**TASK GOAL**
Transcribe word for word the section of the records below that opens with the line containing "фитнес не приносят явного результата." and closes with the line containing "замінили бампер"; drop every picture.
○ ○ ○ ○ ○
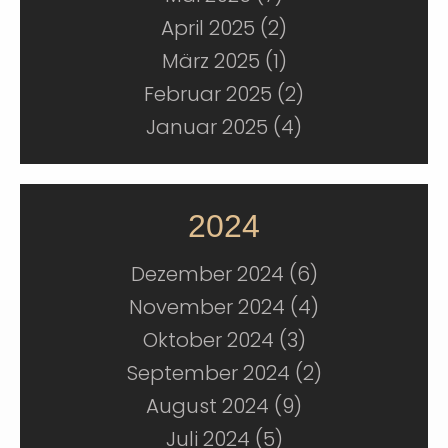
April 2025 (2)
März 2025 (1)
Februar 2025 (2)
Januar 2025 (4)
2024
Dezember 2024 (6)
November 2024 (4)
Oktober 2024 (3)
September 2024 (2)
August 2024 (9)
Juli 2024 (5)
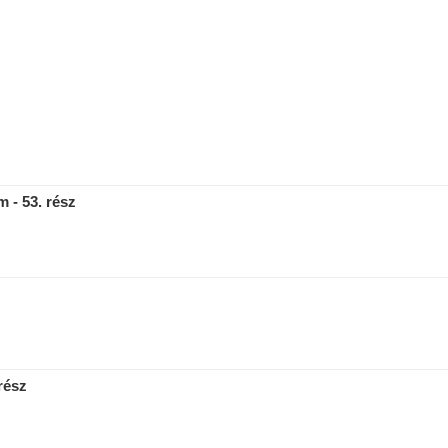
m - 53. rész
rész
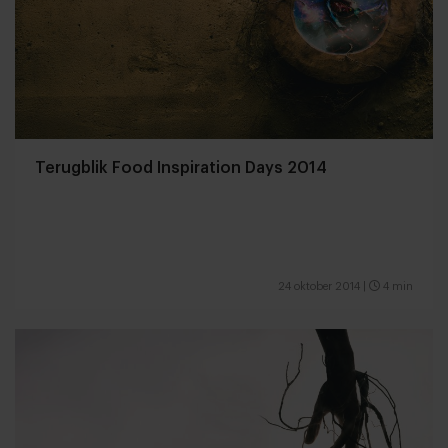
Terugblik Food Inspiration Days 2014
24 oktober 2014
|
4 min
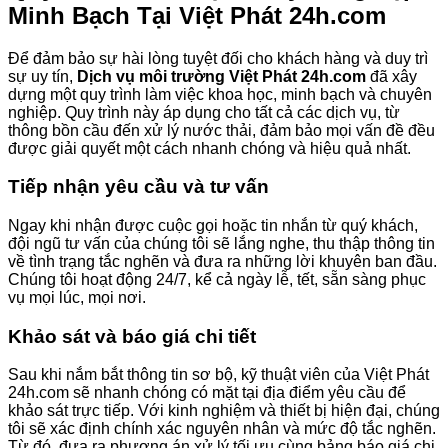
Minh Bạch Tại Việt Phát 24h.com
Để đảm bảo sự hài lòng tuyệt đối cho khách hàng và duy trì
sự uy tín,
Dịch vụ môi trường Việt Phát 24h.com
đã xây
dựng một quy trình làm việc khoa học, minh bạch và chuyên
nghiệp. Quy trình này áp dụng cho tất cả các dịch vụ, từ
thông bồn cầu đến xử lý nước thải, đảm bảo mọi vấn đề đều
được giải quyết một cách nhanh chóng và hiệu quả nhất.
Tiếp nhận yêu cầu và tư vấn
Ngay khi nhận được cuộc gọi hoặc tin nhắn từ quý khách,
đội ngũ tư vấn của chúng tôi sẽ lắng nghe, thu thập thông tin
về tình trạng tắc nghẽn và đưa ra những lời khuyên ban đầu.
Chúng tôi hoạt động 24/7, kể cả ngày lễ, tết, sẵn sàng phục
vụ mọi lúc, mọi nơi.
Khảo sát và báo giá chi tiết
Sau khi nắm bắt thông tin sơ bộ, kỹ thuật viên của Việt Phát
24h.com sẽ nhanh chóng có mặt tại địa điểm yêu cầu để
khảo sát trực tiếp. Với kinh nghiệm và thiết bị hiện đại, chúng
tôi sẽ xác định chính xác nguyên nhân và mức độ tắc nghẽn.
Từ đó, đưa ra phương án xử lý tối ưu cùng bảng báo giá chi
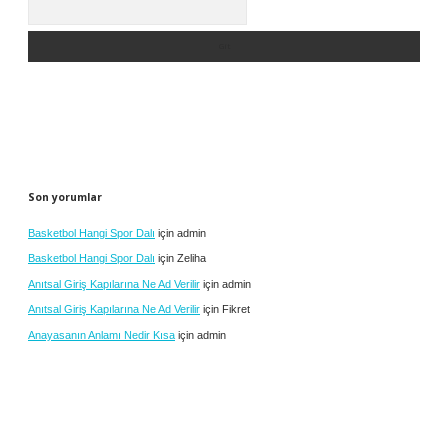
Son yorumlar
Basketbol Hangi Spor Dalı
için
admin
Basketbol Hangi Spor Dalı
için
Zeliha
Anıtsal Giriş Kapılarına Ne Ad Verilir
için
admin
Anıtsal Giriş Kapılarına Ne Ad Verilir
için
Fikret
Anayasanın Anlamı Nedir Kısa
için
admin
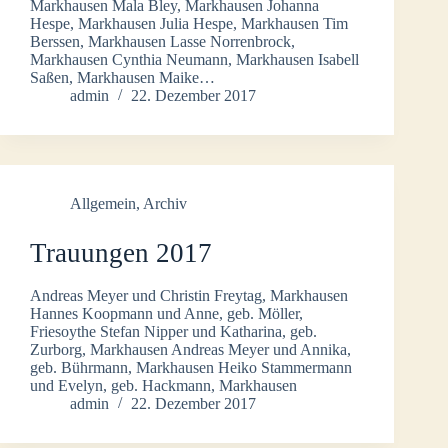
Markhausen Mala Bley, Markhausen Johanna
Hespe, Markhausen Julia Hespe, Markhausen Tim
Berssen, Markhausen Lasse Norrenbrock,
Markhausen Cynthia Neumann, Markhausen Isabell
Saßen, Markhausen Maike…
admin
22. Dezember 2017
Allgemein
,
Archiv
Trauungen 2017
Andreas Meyer und Christin Freytag, Markhausen
Hannes Koopmann und Anne, geb. Möller,
Friesoythe Stefan Nipper und Katharina, geb.
Zurborg, Markhausen Andreas Meyer und Annika,
geb. Bührmann, Markhausen Heiko Stammermann
und Evelyn, geb. Hackmann, Markhausen
admin
22. Dezember 2017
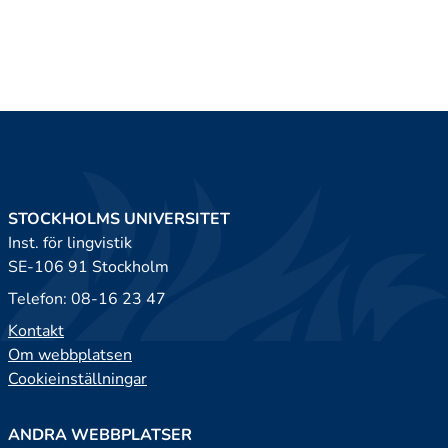
STOCKHOLMS UNIVERSITET
Inst. för lingvistik
SE-106 91 Stockholm
Telefon: 08-16 23 47
Kontakt
Om webbplatsen
Cookieinställningar
ANDRA WEBBPLATSER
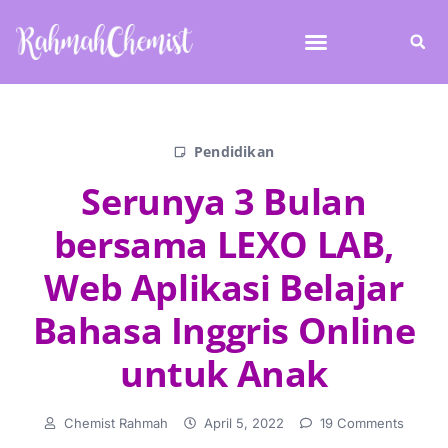
Pendidikan
Serunya 3 Bulan
bersama LEXO LAB,
Web Aplikasi Belajar
Bahasa Inggris Online
untuk Anak
Chemist Rahmah
April 5, 2022
19 Comments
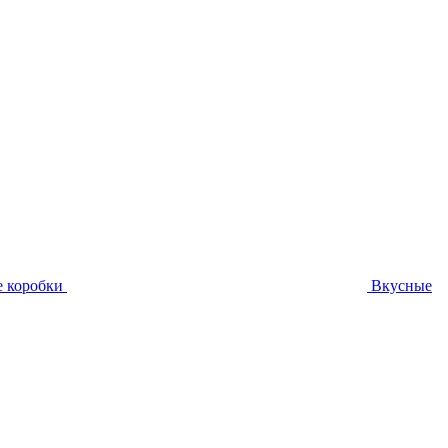
 коробки
Вкусные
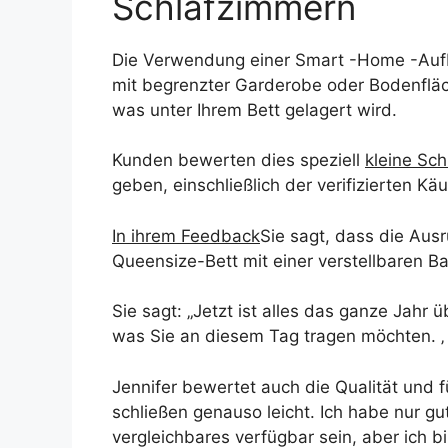
Schlafzimmern
Die Verwendung einer Smart -Home -Aufbe
mit begrenzter Garderobe oder Bodenfläch
was unter Ihrem Bett gelagert wird.
Kunden bewerten dies speziell
kleine Sc
geben, einschließlich der verifizierten Käu
In ihrem Feedback
Sie sagt, dass die Ausr
Queensize-Bett mit einer verstellbaren Ba
Sie sagt: „Jetzt ist alles das ganze Jahr 
was Sie an diesem Tag tragen möchten. ‚
Jennifer bewertet auch die Qualität und f
schließen genauso leicht. Ich habe nur g
vergleichbares verfügbar sein, aber ich 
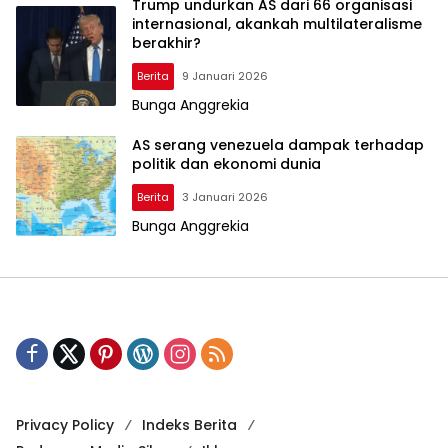
Trump undurkan AS dari 66 organisasi
internasional, akankah multilateralisme
berakhir?
Berita
9 Januari 2026
Bunga Anggrekia
AS serang venezuela dampak terhadap
politik dan ekonomi dunia
Berita
3 Januari 2026
Bunga Anggrekia
Privacy Policy
Indeks Berita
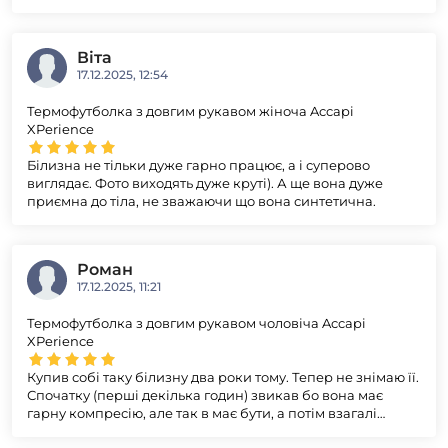
Віта
17.12.2025, 12:54
Термофутболка з довгим рукавом жіноча Accapi
XPerience
Білизна не тільки дуже гарно працює, а і суперово
виглядає. Фото виходять дуже круті). А ще вона дуже
приємна до тіла, не зважаючи що вона синтетична.
Роман
17.12.2025, 11:21
Термофутболка з довгим рукавом чоловіча Accapi
XPerience
Купив собі таку білизну два роки тому. Тепер не знімаю її.
Спочатку (перші декілька годин) звикав бо вона має
гарну компресію, але так в має бути, а потім взагалі
забуваю що я в ній. Це моя друга шкіра. Дуже добре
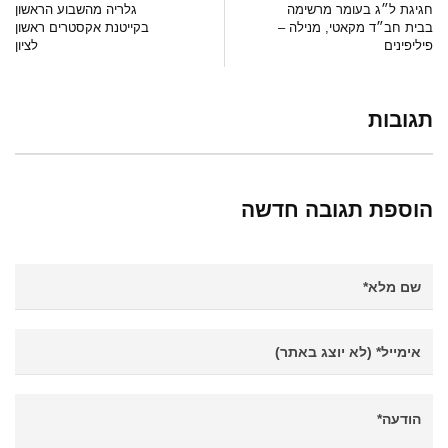
חגיגת ל״ג בעומר מרשימה
גלריה מהשבוע הראשון
בבית חב״ד מקאטי, מנילה –
בקייטנת אקסטרים ראשון
פיליפינים
לציון
תגובות
הוספת תגובה חדשה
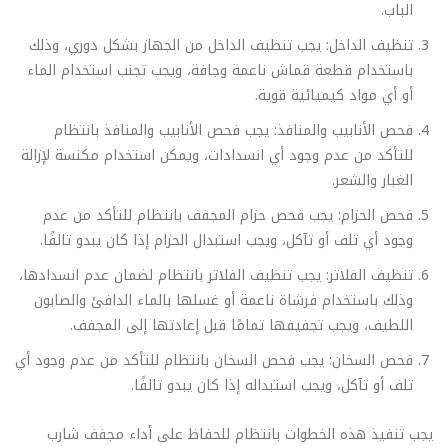
الباب.
تنظيف الداخل: يجب تنظيف الداخل من الجهاز بشكل دوري، وذلك
باستخدام قطعة قماش ناعمة وجافة، ويجب تجنب استخدام الماء
أو أي مواد كيميائية قوية.
فحص الأنابيب والمنافذ: يجب فحص الأنابيب والمنافذ بانتظام
للتأكد من عدم وجود أي انسدادات، ويمكن استخدام مكنسة لإزالة
الغبار والشعر.
فحص الحزام: يجب فحص حزام المجفف بانتظام للتأكد من عدم
وجود أي تلف أو تآكل، ويجب استبدال الحزام إذا كان يبدو تالفًا.
تنظيف الفلاتر: يجب تنظيف الفلاتر بانتظام لضمان عدم انسدادها،
وذلك باستخدام فرشاة ناعمة أو غسلها بالماء الدافئ والصابون
اللطيف، ويجب تجفيفها تمامًا قبل إعادتها إلى المجفف.
فحص السخان: يجب فحص السخان بانتظام للتأكد من عدم وجود أي
تلف أو تآكل، ويجب استبداله إذا كان يبدو تالفًا.
يجب تنفيذ هذه الخطوات بانتظام للحفاظ على أداء مجفف شارب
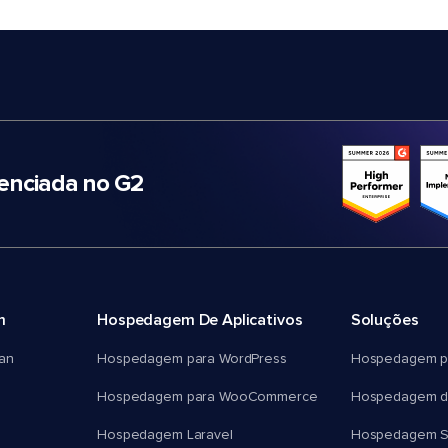
nciada no G2
m
Hospedagem De Aplicativos
Soluções
an
Hospedagem para WordPress
Hospedagem p
Hospedagem para WooCommerce
Hospedagem d
Hospedagem Laravel
Hospedagem 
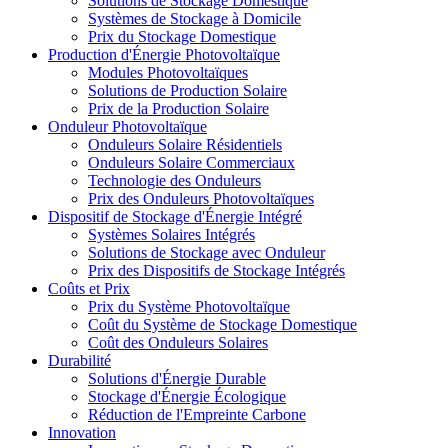
Solutions de Stockage Domestique
Systèmes de Stockage à Domicile
Prix du Stockage Domestique
Production d'Énergie Photovoltaïque
Modules Photovoltaïques
Solutions de Production Solaire
Prix de la Production Solaire
Onduleur Photovoltaïque
Onduleurs Solaire Résidentiels
Onduleurs Solaire Commerciaux
Technologie des Onduleurs
Prix des Onduleurs Photovoltaïques
Dispositif de Stockage d'Énergie Intégré
Systèmes Solaires Intégrés
Solutions de Stockage avec Onduleur
Prix des Dispositifs de Stockage Intégrés
Coûts et Prix
Prix du Système Photovoltaïque
Coût du Système de Stockage Domestique
Coût des Onduleurs Solaires
Durabilité
Solutions d'Énergie Durable
Stockage d'Énergie Écologique
Réduction de l'Empreinte Carbone
Innovation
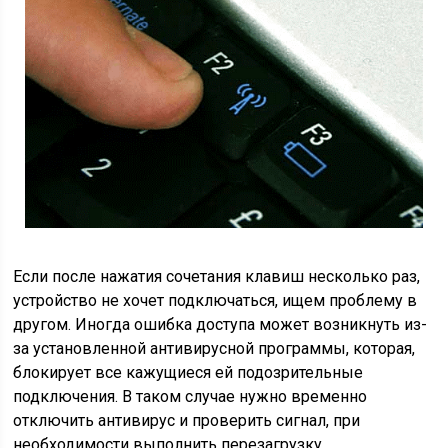
Если после нажатия сочетания клавиш несколько раз,
устройство не хочет подключаться, ищем проблему в
другом. Иногда ошибка доступа может возникнуть из-
за установленной антивирусной программы, которая,
блокирует все кажущиеся ей подозрительные
подключения. В таком случае нужно временно
отключить антивирус и проверить сигнал, при
необходимости выполнить перезагрузку.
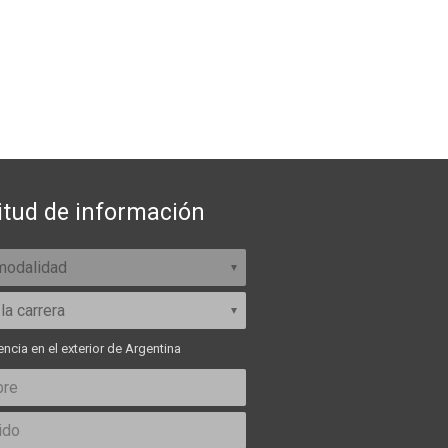
itud de información
ncia en el exterior de Argentina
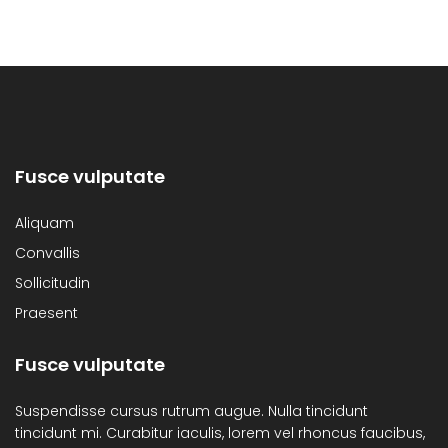
Fusce vulputate
Aliquam
Convallis
Sollicitudin
Praesent
Fusce vulputate
Suspendisse cursus rutrum augue. Nulla tincidunt
tincidunt mi. Curabitur iaculis, lorem vel rhoncus faucibus,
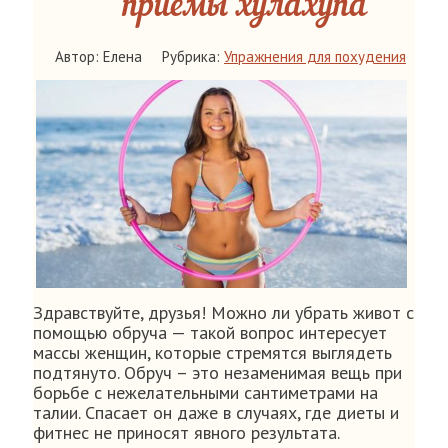
приемы хулахупа
Автор: Елена
Рубрика:
Упражнения для похудения
Здравствуйте, друзья! Можно ли убрать живот с
помощью обруча — такой вопрос интересует
массы женщин, которые стремятся выглядеть
подтянуто. Обруч – это незаменимая вещь при
борьбе с нежелательными сантиметрами на
талии. Спасает он даже в случаях, где диеты и
фитнес не приносят явного результата.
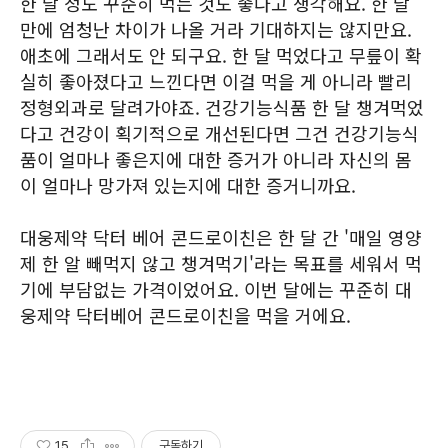
한 달 정도 꾸준히 먹는 것도 좋다고 생각해요. 한 달
만에 엄청난 차이가 나올 거라 기대하지는 않지만요.
애초에 그래서도 안 되구요. 한 달 먹었다고 무릎이 확
실히 좋아졌다고 느낀다면 이걸 먹을 게 아니라 빨리
정형외과로 달려가야죠. 건강기능식품 한 달 챙겨먹었
다고 건강이 획기적으로 개선된다면 그건 건강기능식
품이 얼마나 좋은지에 대한 증거가 아니라 자신의 몸
이 얼마나 망가져 있는지에 대한 증거니까요.
대웅제약 닥터 베어 콘드로이친은 한 달 간 '매일 영양
제 한 알 빼먹지 않고 챙겨먹기'라는 목표를 세워서 먹
기에 부담없는 가격이었어요. 이번 달에는 꾸준히 대
웅제약 닥터베어 콘드로이친을 먹을 거에요.
15
구독하기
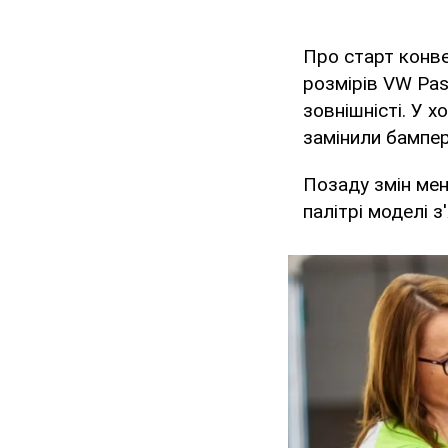
Про старт конв
розмірів VW Pas
зовнішністі. У 
замінили бампер
Позаду змін мен
палітрі моделі з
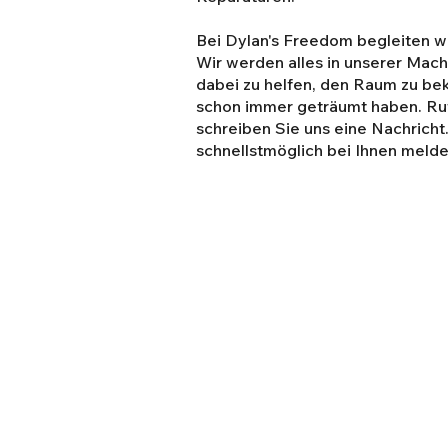
Bei Dylan's Freedom begleiten wi
Wir werden alles in unserer Mac
dabei zu helfen, den Raum zu b
schon immer geträumt haben. Ruf
schreiben Sie uns eine Nachricht
schnellstmöglich bei Ihnen melde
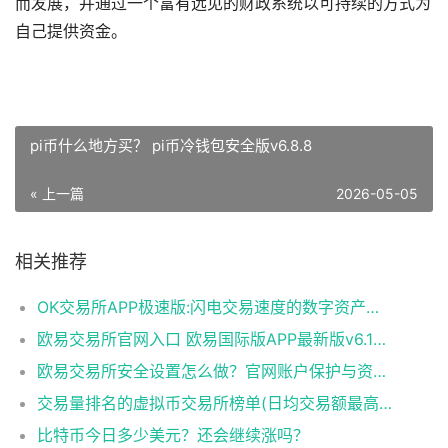
而发展，并通过一个富有远见的财政系统以可持续的方式为
自己提供资金。
pi币什么地方买？ pi币冷钱包安全版v6.8.8
« 上一篇
2026-05-05
相关推荐
OK交易所APP极速版:闪电交易速度的数字资产平台​
欧易交易所官网入口 欧易国际版APP最新版v6.144.0下载与使用指南
欧易交易所安全设置怎么做？官网账户保护与资产防盗完整教程
交易量排名的虚拟币交易所榜单(日均交易额最高的10家平台)
比特币今日多少美元？还会继续涨吗？​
○ ○ ○ ○ ○
**EXERCISE OUTPUT**
фитнес не приносят явного результата.
한 달 정도 꾸준히 먹는 것도 좋다고 생각해요. 한 달
만에 엄청난 차이가 나올 거라 기대하지는 않지만요.
애초에 그래서도 안 되구요. 한 달 먹었다고 무릎이 확
실히 좋아졌다고 느낀다면 이걸 먹을 게 아니라 빨리
정형외과로 달려가야죠. 건강기능식품 한 달 챙겨먹었
다고 건강이 획기적으로 개선된다면 그건 건강기능식
품이 얼마나 좋은지에 대한 증거가 아니라 자신의 몸
이 얼마나 망가져 있는지에 대한 증거니까요.
대웅제약 닥터 베어 콘드로이친은 한 달 간 '매일 영양
제 한 알 빼먹지 않고 챙겨먹기'라는 목표를 세워서 먹
기에 부담없는 가격이었어요. 이번 달에는 꾸준히 대
웅제약 닥터베어 콘드로이친을 먹을 거에요.
15
구독하기
Про старт конв
розмірів VW Pas
зовнішністі. У 
замінили бампер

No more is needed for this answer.